Merging two strong 9B finetunes into a deeper 64-layer network intentionally trades parameter-count shape for practical VRAM requirements: the result aims to sit between 9B and 27B models in capability while still fitting 12–16 GB consumer GPUs. That makes it a pragmatic approach to get higher reasoning and structured-output quality without moving to much larger, harder-to-run checkpoints.
What Sets It Apart
- Frankenmerge architecture: stacks 32 layers from each source finetune (total 64 layers) to produce an ~18B-parameter model serialized as a Q4_K_M GGUF (~9.2 GB). This lets users run a deeper-capacity model on consumer cards without requiring a full 27B+ checkpoint.
- Heal fine-tune: a 1000-step QLoRA healing pass (NF4, LoRA rank 64) was applied to smooth layer-boundary artifacts; reported improvements include cleaner structured outputs (HTML/CSS/JS), a programming benchmark recovery (11/15 → 12/15), and a substantial loss reduction during tuning.

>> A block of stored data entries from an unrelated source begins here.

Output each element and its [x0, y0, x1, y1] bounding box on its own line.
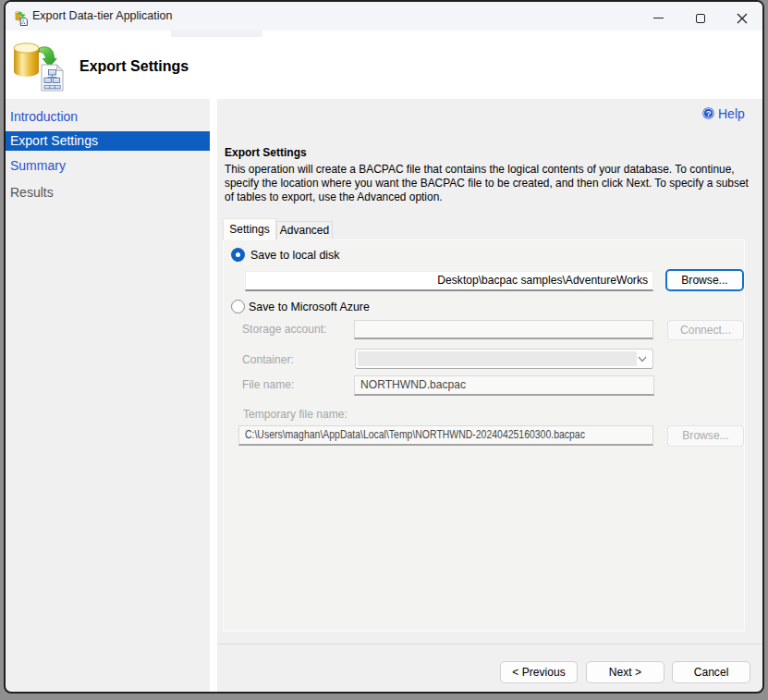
svg-text:?: ? — [706, 108, 712, 118]
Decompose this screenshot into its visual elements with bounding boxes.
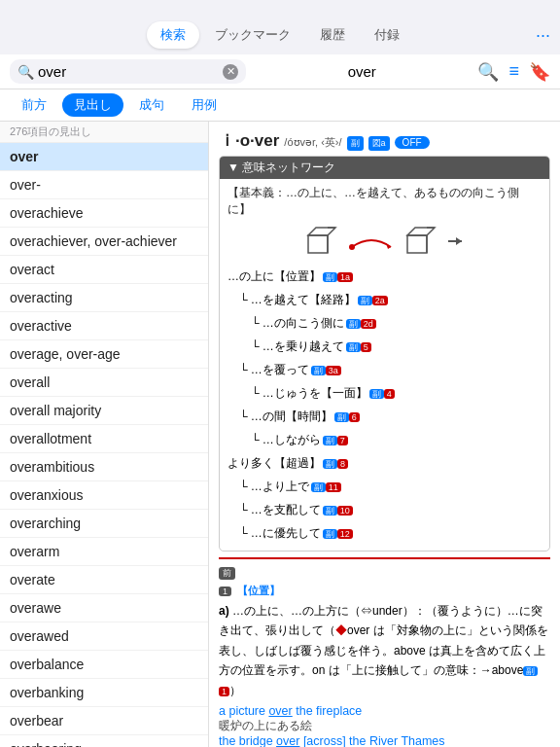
- tree-item: └ …を乗り越えて副5: [228, 335, 542, 358]
- search-input-wrap[interactable]: 🔍 ✕: [10, 59, 246, 84]
- def-1a: a) …の上に、…の上方に（⇔under）：（覆うように）…に突き出て、張り出し…: [219, 601, 550, 700]
- semantic-diagram: [228, 224, 542, 259]
- example: the bridge over [across] the River Thame…: [219, 734, 550, 747]
- list-count: 276項目の見出し: [0, 122, 208, 143]
- main-area: 276項目の見出し over over- overachieve overach…: [0, 122, 560, 747]
- list-item[interactable]: overanxious: [0, 481, 208, 510]
- tree-item: └ …を覆って副3a: [228, 358, 542, 381]
- examples-1a: a picture over the fireplace 暖炉の上にある絵 th…: [219, 704, 550, 747]
- list-item[interactable]: overacting: [0, 284, 208, 312]
- tree-item: └ …の向こう側に副2d: [228, 311, 542, 335]
- tree-item: …の上に【位置】副1a: [228, 265, 542, 288]
- example-en: a picture over the fireplace: [219, 704, 550, 718]
- example-en: the bridge over [across] the River Thame…: [219, 734, 550, 747]
- svg-marker-10: [456, 237, 462, 245]
- tree-item: └ …より上で副11: [228, 475, 542, 498]
- tree-item: └ …しながら副7: [228, 428, 542, 451]
- list-item[interactable]: over-: [0, 171, 208, 199]
- def-divider: [219, 557, 550, 559]
- search-icon: 🔍: [18, 64, 34, 80]
- list-item[interactable]: overallotment: [0, 425, 208, 453]
- list-item[interactable]: overall majority: [0, 397, 208, 425]
- tree-item: └ …に優先して副12: [228, 521, 542, 545]
- list-item[interactable]: overbanking: [0, 679, 208, 707]
- list-item[interactable]: overambitious: [0, 453, 208, 481]
- arc-arrow-icon: [347, 231, 396, 251]
- list-item[interactable]: overall: [0, 369, 208, 397]
- tab-bookmark[interactable]: ブックマーク: [201, 21, 304, 49]
- list-item[interactable]: over: [0, 143, 208, 171]
- example: a picture over the fireplace 暖炉の上にある絵: [219, 704, 550, 734]
- tab-search[interactable]: 検索: [147, 21, 199, 49]
- toggle-btn[interactable]: OFF: [395, 136, 430, 149]
- more-icon[interactable]: ···: [536, 25, 550, 46]
- list-item[interactable]: overbalance: [0, 651, 208, 679]
- tab-appendix[interactable]: 付録: [361, 21, 413, 49]
- tree-item: └ …を越えて【経路】副2a: [228, 288, 542, 311]
- list-item[interactable]: overawe: [0, 594, 208, 622]
- header-icons: 🔍 ≡ 🔖: [477, 61, 550, 83]
- def-num-1: 1: [219, 587, 231, 596]
- detail-panel: ｉ·o·ver /óʊvər, ‹英›/ 副 図a OFF ▼ 意味ネットワーク…: [209, 122, 560, 747]
- list-item[interactable]: overarching: [0, 510, 208, 538]
- badge-pos: 副: [347, 136, 364, 151]
- list-item[interactable]: overachieve: [0, 199, 208, 228]
- search-row: 🔍 ✕ over 🔍 ≡ 🔖: [0, 54, 560, 89]
- cube-left-icon: [304, 224, 339, 259]
- tab-history[interactable]: 履歴: [306, 21, 359, 49]
- tree-item: └ …じゅうを【一面】副4: [228, 381, 542, 405]
- svg-marker-7: [407, 228, 435, 235]
- svg-point-4: [349, 244, 355, 250]
- clear-icon[interactable]: ✕: [223, 64, 238, 80]
- word-list: 276項目の見出し over over- overachieve overach…: [0, 122, 209, 747]
- word-title: ｉ·o·ver: [219, 129, 279, 152]
- magnify-icon[interactable]: 🔍: [477, 61, 499, 83]
- svg-marker-1: [308, 228, 335, 235]
- list-item[interactable]: overact: [0, 256, 208, 284]
- arrow-area: [347, 231, 396, 251]
- word-pronunciation: /óʊvər, ‹英›/: [284, 135, 341, 150]
- def-num-badge: 前: [219, 567, 235, 580]
- tree-item: └ …の間【時間】副6: [228, 405, 542, 428]
- semantic-title: ▼ 意味ネットワーク: [220, 157, 549, 179]
- subnav-idiom[interactable]: 成句: [127, 93, 176, 117]
- list-item[interactable]: overage, over-age: [0, 340, 208, 369]
- definition-1: 1 【位置】 a) …の上に、…の上方に（⇔under）：（覆うように）…に突き…: [219, 584, 550, 747]
- svg-rect-0: [308, 235, 328, 253]
- semantic-network-box: ▼ 意味ネットワーク 【基本義：…の上に、…を越えて、あるものの向こう側に】: [219, 156, 550, 551]
- list-item[interactable]: overachiever, over-achiever: [0, 228, 208, 256]
- list-item[interactable]: overawed: [0, 622, 208, 651]
- svg-rect-6: [407, 235, 427, 253]
- tree-item: より多く【超過】副8: [228, 451, 542, 475]
- right-arrow-icon: [446, 231, 466, 251]
- subnav-headword[interactable]: 見出し: [62, 93, 123, 117]
- list-item[interactable]: overactive: [0, 312, 208, 340]
- tree-item: └ …を支配して副10: [228, 498, 542, 521]
- word-display: over: [254, 63, 470, 80]
- subnav-example[interactable]: 用例: [180, 93, 228, 117]
- sub-nav: 前方 見出し 成句 用例: [0, 89, 560, 122]
- subnav-forward[interactable]: 前方: [10, 93, 58, 117]
- list-item[interactable]: overbearing: [0, 735, 208, 747]
- semantic-main-text: 【基本義：…の上に、…を越えて、あるものの向こう側に】: [228, 185, 542, 218]
- list-item[interactable]: overbear: [0, 707, 208, 735]
- list-item[interactable]: overarm: [0, 538, 208, 566]
- word-header: ｉ·o·ver /óʊvər, ‹英›/ 副 図a OFF: [219, 129, 550, 152]
- list-item[interactable]: overate: [0, 566, 208, 594]
- search-input[interactable]: [38, 63, 223, 80]
- menu-icon[interactable]: ≡: [508, 61, 519, 82]
- cube-right-icon: [403, 224, 438, 259]
- example-jp: 暖炉の上にある絵: [219, 718, 550, 734]
- def-pos-1: 【位置】: [237, 585, 280, 596]
- semantic-tree: …の上に【位置】副1a └ …を越えて【経路】副2a └ …の向こう側に副2d …: [228, 265, 542, 545]
- top-nav: 検索 ブックマーク 履歴 付録 ···: [0, 16, 560, 54]
- bookmark-icon[interactable]: 🔖: [529, 61, 550, 83]
- badge-fig: 図a: [368, 136, 390, 151]
- top-nav: [0, 0, 560, 16]
- semantic-body: 【基本義：…の上に、…を越えて、あるものの向こう側に】: [220, 179, 549, 551]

- Practical benchmarks: authors report 40/44 capability-suite passes and extensive frontend stress tests (62/63 checks passed), highlighting unusually robust long structured outputs for a merged model.
Who It's For (and tradeoffs)
Great fit if you need stronger reasoning or production-quality structured code output but are constrained to 12–16 GB GPUs — e.g., local inference, prototype agent chains, or frontend code-generation pipelines. Look elsewhere if you need fully-supported, production-grade models with exhaustive safety testing: this is an experimental frankenmerge and can still emit formatting glitches (occasional code-block formatting, minor JS/closing-tag artifacts). Also note the GGUF release is the healed Q4_K_M quantized artifact; full BF16 weights are not included in the repo.
Where It Fits
Think of this as a pragmatic middle ground: more capability than a single 9B finetune but far lighter than typical 27–35B checkpoints. It's useful for researchers and practitioners wanting to experiment with merged architectures, heal-fine-tuning effects, or deploy an LLM with improved structured-output behavior on consumer hardware.